DIOCESI – Lectio delle Sorelle Clarisse del Monastero Santa Speranza di San Benedetto del Tronto.
Un re sul quale «si poserà lo spirito del Signore, spirito di sapienza e d’intelligenza, spirito di consiglio e di fortezza, spirito di conoscenza e di timore del Signore».
Un re che «giudicherà con giustizia e prenderà decisioni eque per gli umili della terra».
Un regno in cui «il lupo dimorerà insieme con l’agnello…il vitello e il leoncello pascoleranno insieme e un piccolo fanciullo li guiderà… il lattante si trastullerà sulla buca della vipera…».
Un regno in cui «non agiranno più iniquamente né saccheggeranno…».
Troppo fuori dagli schemi quanto ci descrive il profeta Isaia nella prima lettura di questa seconda domenica di avvento, quasi una visione fiabesca di re e regni neanche immaginabili!
Eppure, anche il vangelo ci parla di questo regno, e lo fa attraverso le parole di Giovanni Battista: «…il regno dei cieli è vicino!».
Nessuna invenzione: questo regno è “a portata di mano”, non è “altro da noi”.
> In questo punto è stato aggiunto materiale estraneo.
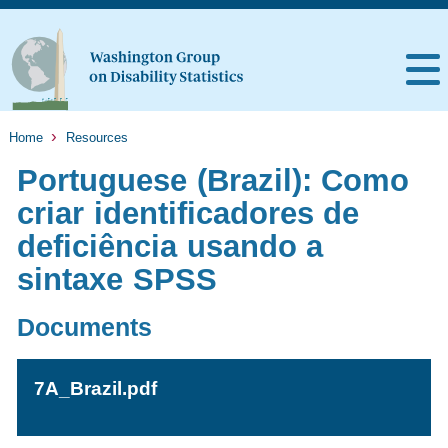
Home
Resources
Portuguese (Brazil): Como
criar identificadores de
deficiência usando a
sintaxe SPSS
Documents
7A_Brazil.pdf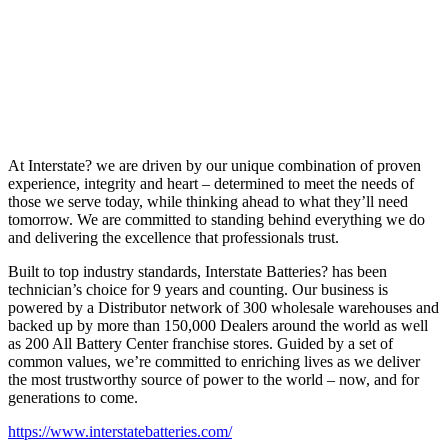
At Interstate? we are driven by our unique combination of proven
experience, integrity and heart – determined to meet the needs of
those we serve today, while thinking ahead to what they’ll need
tomorrow. We are committed to standing behind everything we do
and delivering the excellence that professionals trust.
Built to top industry standards, Interstate Batteries? has been
technician’s choice for 9 years and counting. Our business is
powered by a Distributor network of 300 wholesale warehouses and
backed up by more than 150,000 Dealers around the world as well
as 200 All Battery Center franchise stores. Guided by a set of
common values, we’re committed to enriching lives as we deliver
the most trustworthy source of power to the world – now, and for
generations to come.
https://www.interstatebatteries.com/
Ma per poterlo “vedere”, per poterlo abitare occorre rispondere ad un appello che la Parola ci fa sempre attraverso il Battista: «Convertitevi…». Cosa significa convertirsi? Fare penitenza? Riconoscersi peccatori? Fare opere di mortificazione?
Nulla di tutto questo, ci dice Paolo nella lettera ai Romani: ma significa avere «gli uni verso gli altri gli stessi sentimenti, sull’esempio di Cristo Gesù…accoglietevi gli uni gli altri come anche Cristo accolse voi». Sono questi gli atteggiamenti che permetteranno al Re e al suo Regno di avvicinarci e conquistarci. Perché non si tratta dell’avvento di chissà quale nuovo ordine sociale, civile o morale ma della possibilità che ci viene donata di unificare, pacificare la nostra mente, il nostro cuore, la nostra anima, la nostra vita attorno ad un unico centro che è Gesù Cristo.
Giovanni Battista lo incontriamo, oggi, nel deserto. E proprio dal deserto rilancia al popolo queste parole: «Convertitevi, perché il regno dei cieli è vicino!». Giovanni chiede a quanti lo ascoltano di tornare a fare verità in se stessi, di ritrovare la rettitudine del proprio cammino davanti a Dio. Chiede l’impegno ad un cambiamento di mentalità, di comportamento, di stile di vita. Chiede conversione, ovvero il coraggio di scendere nel profondo del proprio io e incontrare se stessi, avere il coraggio di affrontare il cambiamento, accettare la propria storia personale riconoscendo come le esperienze più profonde restino sempre nello spazio dell’inesprimibile, depositare le nostre fatiche nelle mani del Signore, colui che può farci leggere la nostra vita alla luce di Dio, con gli occhi di Dio.
È chiaro allora che, persone ragguardevoli e devote come i farisei e i sadducei, siano duramente criticate da Giovanni: «Razza di vipere…non crediate di poter dire: “Abbiamo Abramo per padre!”». Non potete rifugiarvi, cioè, nel ritualismo esasperato, nella devozione fatta diventare solo pura esteriorità, dietro alla tradizione, dietro una fede di facciata, di coscienza tiepida, svuotando la fede dell’incontro con Dio.
«Convertitevi, perché il regno dei cieli è vicino!»: accorgetevi che il regno si è fatto vicino, che il nostro Dio è incontrabile, conoscibile, presente, evidente… e vuole incontrarci, non essere adorato da lontano.
Allora coraggio, fratelli e sorelle, questo è davvero il tempo di preparare la strada al Signore che viene, questo è davvero il tempo di accogliere questo Dio sempre inatteso, sempre diverso.